Diluted with my wife's spittle.
Sweet Leaf Cherry LimeadeWho would ever have thought that Sweet Leaf tea and etc products could prove so vexing? Not I, or else I would never have embarked on such a hopeless venture. At every turn I am faced with insurmountable obstacles, threatened by unfathomable forces, and generally menaced. I find my capers cut short and my spirit leadened by the hopelessness of my Sweet Leaf quest. I shall endeavor to explain:
After a long travail, I finally
acquired a bottle of the Sweet Leaf Sweet Tea, only to have it consumed by a vengeful wife fueled by spite. She, no doubt, converted the organic cane sugar in the drink into further evil plots designed to thwart my life's ambitions. A kindly angel from the Sweet Leaf company sent me a packet hoping to rectify the situation. It contained some stickers, some postcards, some coupons, and a business card.
The business card was unusable as it didn't have my name on it, but the coupons proved useful. Very useful. They rode around in my bag until I found stores carrying the Sweet Leaf brand beverages, few and far between I found them, too. I would trade one coupon for one drink, and never had a coupon refused.
Mind you, this is New York City. I've never had a manufacturer's coupon accepted EVER until now. I travelled all over town trying to pass a trash bag coupon and had it universally reviled. Sweet Leaf has pull in this town, and it's a rush of power to be attached to them, even if in such a small way.
Excited through and through by my easy acquisition of the drink, I sampled a Sweet Leaf Black Tea, or maybe it was Earl Grey?, and wrote a review. The review was long, insightful, amusing. No man could have found fault with it, the only woman who could have done so would be my wife. If she had ever had a chance to see it.
Which she did not, for fickle fate flung me far afield from chosen path. That review which I labored over, which I loved, was lost. How? I have no idea. After writing a review I set it aside for a little while, then come back after I've forgotten most of it. I reread it, fix all the spelling errors, remove the accidental curse words, and post it on this blog. This time, however, I couldn't find the review anywhere. Between the initial writing and the second examination it had completely and utterly disappeared. Not even Apple-F could uncover it.
What I now call the Sweet Leaf Curse had struck again. Clearly the puffy cheeked goblinoid on the bottle label was set on my complete and total dissatisfaction.

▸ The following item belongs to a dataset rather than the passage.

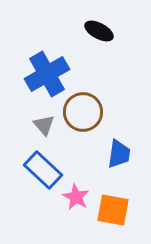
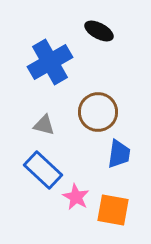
blue cross: moved 3 px right, 12 px up
brown circle: moved 15 px right
gray triangle: rotated 35 degrees counterclockwise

Still reeling from the hurt of my great loss, I stagger into the living room only to find my semen-thief of a wife glugging her way through one of my cached bottles of sacred Sweet Leaf - a bottle of "Cherry Limeade". Having not been detected due to her haste to deprive me of my sole ambition, I laid her low with a hearty swing of a stout chair. Her skull was so damnably thick I knew the stunning effect of my blow would be short lived, I spirited away the paltry remainder of the Cherry Limeade bottle and concealed it in the refrigerator. Then I hid on the top shelf of our hall closet until after her rage abated and her loss forgotten.
Now, weeks later, I slip to my computer with the precious bottle concealed in the pocket of my cargo shorts. Door closed and braced with a table, I pop open the cap of this nearly lost treasure...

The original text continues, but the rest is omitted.